◆ EXERCISE MATERIALS ◆
◆ ◆ ◆ ◆ ◆ ◆ ◆

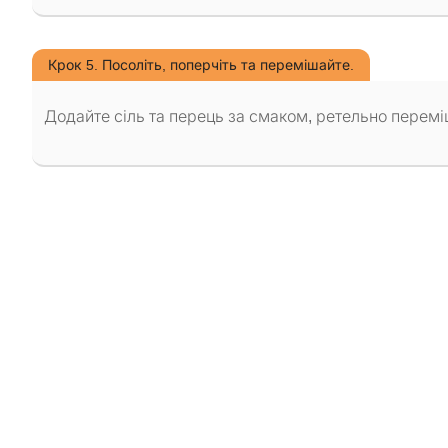
Крок 5. Посоліть, поперчіть та перемішайте.
Додайте сіль та перець за смаком, ретельно переміш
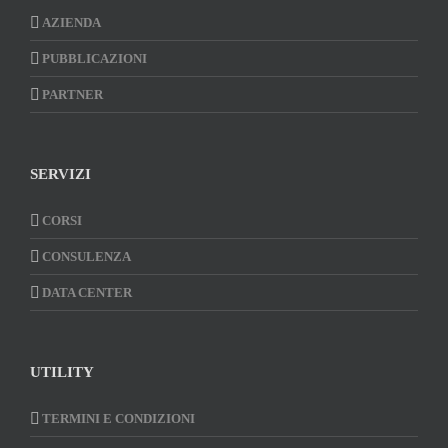
AZIENDA
PUBBLICAZIONI
PARTNER
SERVIZI
CORSI
CONSULENZA
DATA CENTER
UTILITY
TERMINI E CONDIZIONI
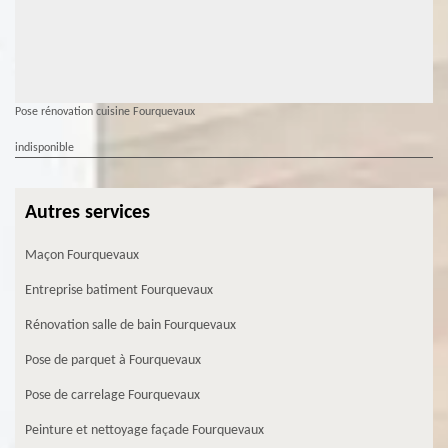
Pose rénovation cuisine Fourquevaux
indisponible
Autres services
Maçon Fourquevaux
Entreprise batiment Fourquevaux
Rénovation salle de bain Fourquevaux
Pose de parquet à Fourquevaux
Pose de carrelage Fourquevaux
Peinture et nettoyage façade Fourquevaux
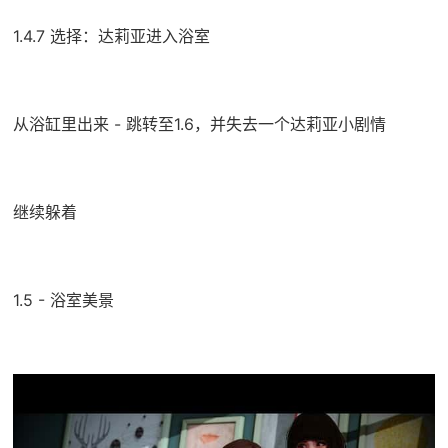
1.4.7 选择：达莉亚进入浴室
从浴缸里出来 - 跳转至1.6，并失去一个达莉亚小剧情
继续躲着
1.5 - 浴室美景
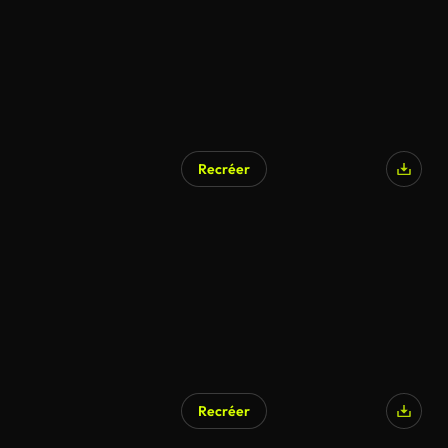
Recréer
Recréer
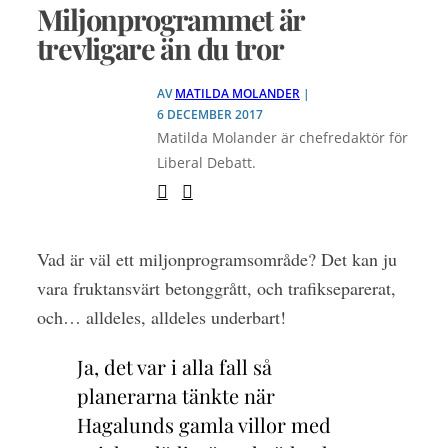
Miljonprogrammet är
trevligare än du tror
AV
MATILDA MOLANDER
|
6 DECEMBER 2017
Matilda Molander är chefredaktör för
Liberal Debatt.
Vad är väl ett miljonprogramsområde? Det kan ju
vara fruktansvärt betonggrått, och trafikseparerat,
och… alldeles, alldeles underbart!
Ja, det var i alla fall så
planerarna tänkte när
Hagalunds gamla villor med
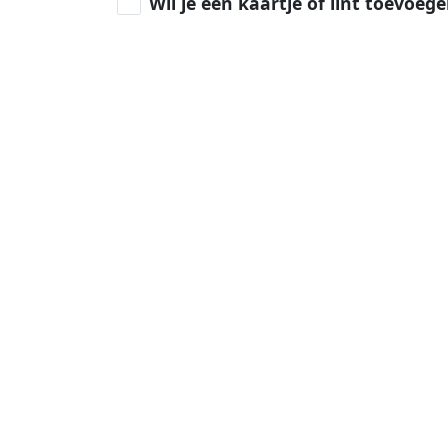
Wil je een kaartje of lint toevoeg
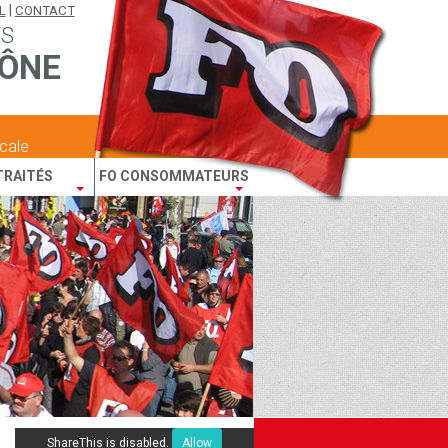
|
L
CONTACT
TS
ÔNE
icale
TRAITÉS
FO CONSOMMATEURS
ShareThis is disabled.
Allow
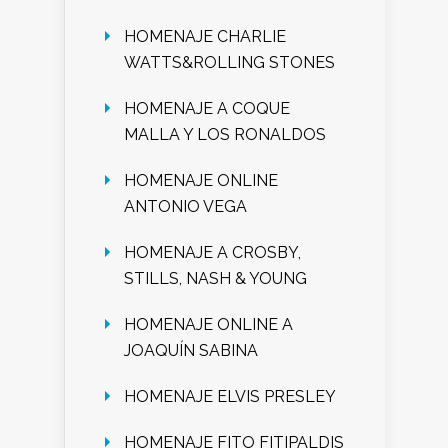
HOMENAJE CHARLIE
WATTS&ROLLING STONES
HOMENAJE A COQUE
MALLA Y LOS RONALDOS
HOMENAJE ONLINE
ANTONIO VEGA
HOMENAJE A CROSBY,
STILLS, NASH & YOUNG
HOMENAJE ONLINE A
JOAQUÍN SABINA
HOMENAJE ELVIS PRESLEY
HOMENAJE FITO FITIPALDIS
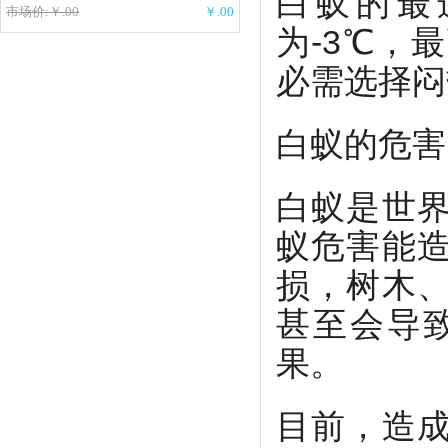
白蚁的最
市场价:￥.00
￥.00
为-3℃，
必需选择闷
白蚁的危害
白蚁是世
蚁危害能
损，树木
甚至会导
果。
目前，造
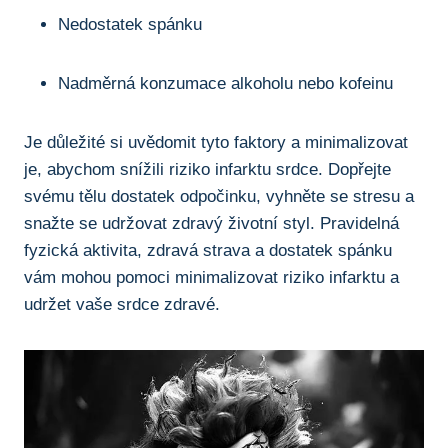
Nedostatek spánku
Nadměrná konzumace alkoholu nebo kofeinu
Je důležité si uvědomit tyto faktory a minimalizovat
je, abychom snížili riziko infarktu srdce. Dopřejte
svému tělu dostatek odpočinku, vyhněte se stresu a
snažte se udržovat zdravý životní styl. Pravidelná
fyzická aktivita, zdravá strava a dostatek spánku
vám mohou pomoci minimalizovat riziko infarktu a
udržet vaše srdce zdravé.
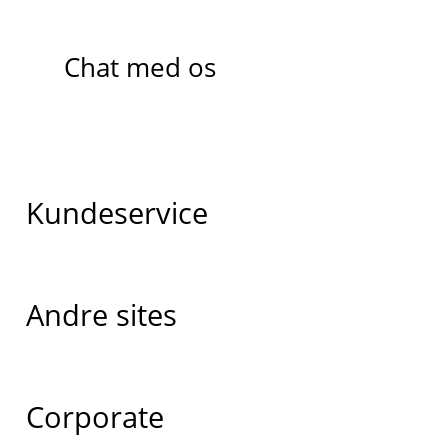
Chat med os
Kundeservice
Andre sites
Corporate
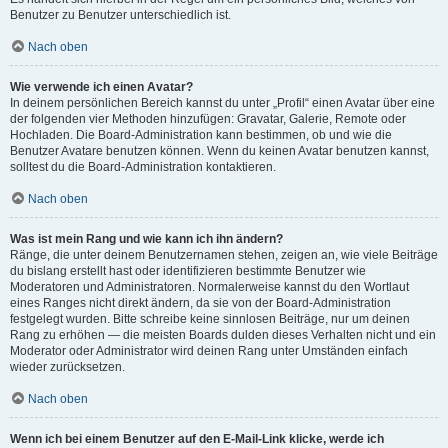
Benutzer zu Benutzer unterschiedlich ist.
Nach oben
Wie verwende ich einen Avatar?
In deinem persönlichen Bereich kannst du unter „Profil“ einen Avatar über eine
der folgenden vier Methoden hinzufügen: Gravatar, Galerie, Remote oder
Hochladen. Die Board-Administration kann bestimmen, ob und wie die
Benutzer Avatare benutzen können. Wenn du keinen Avatar benutzen kannst,
solltest du die Board-Administration kontaktieren.
Nach oben
Was ist mein Rang und wie kann ich ihn ändern?
Ränge, die unter deinem Benutzernamen stehen, zeigen an, wie viele Beiträge
du bislang erstellt hast oder identifizieren bestimmte Benutzer wie
Moderatoren und Administratoren. Normalerweise kannst du den Wortlaut
eines Ranges nicht direkt ändern, da sie von der Board-Administration
festgelegt wurden. Bitte schreibe keine sinnlosen Beiträge, nur um deinen
Rang zu erhöhen — die meisten Boards dulden dieses Verhalten nicht und ein
Moderator oder Administrator wird deinen Rang unter Umständen einfach
wieder zurücksetzen.
Nach oben
Wenn ich bei einem Benutzer auf den E-Mail-Link klicke, werde ich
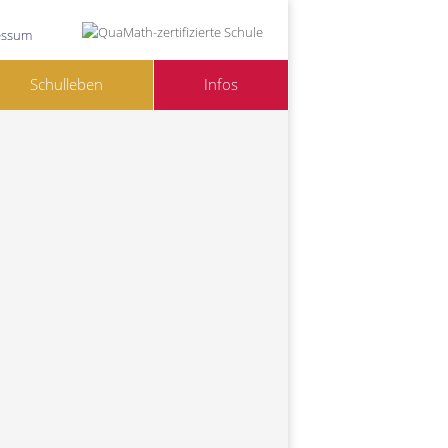
essum
Schulleben
Infos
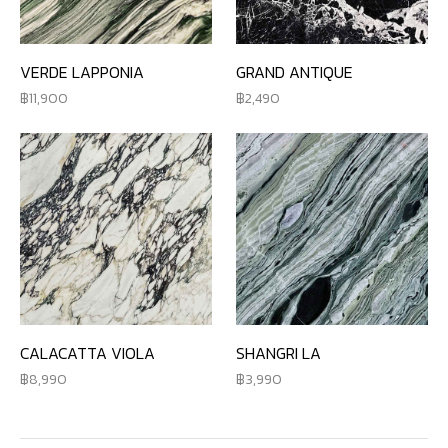
VERDE LAPPONIA
GRAND ANTIQUE
11,900
2,490
CALACATTA VIOLA
SHANGRI LA
8,990
3,990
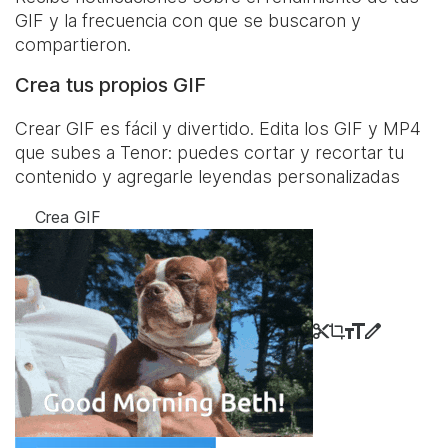
GIF y la frecuencia con que se buscaron y
compartieron.
Crea tus propios GIF
Crear GIF es fácil y divertido. Edita los GIF y MP4
que subes a Tenor: puedes cortar y recortar tu
contenido y agregarle leyendas personalizadas
Crea GIF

◆ ◆ ◆ ◆ ◆ ◆ ◆

◆ WHAT NEEDS TO BE DONE ◆
The listing above holds a line with "Benutzer zu Benutzer unterschiedlich ist." and a line with "solltest du die". Print the stretch from the first through the second, exactly and alone.

◆ RESPONSE AREA ◆
Benutzer zu Benutzer unterschiedlich ist.
Nach oben
Wie verwende ich einen Avatar?
In deinem persönlichen Bereich kannst du unter „Profil“ einen Avatar über eine
der folgenden vier Methoden hinzufügen: Gravatar, Galerie, Remote oder
Hochladen. Die Board-Administration kann bestimmen, ob und wie die
Benutzer Avatare benutzen können. Wenn du keinen Avatar benutzen kannst,
solltest du die Board-Administration kontaktieren.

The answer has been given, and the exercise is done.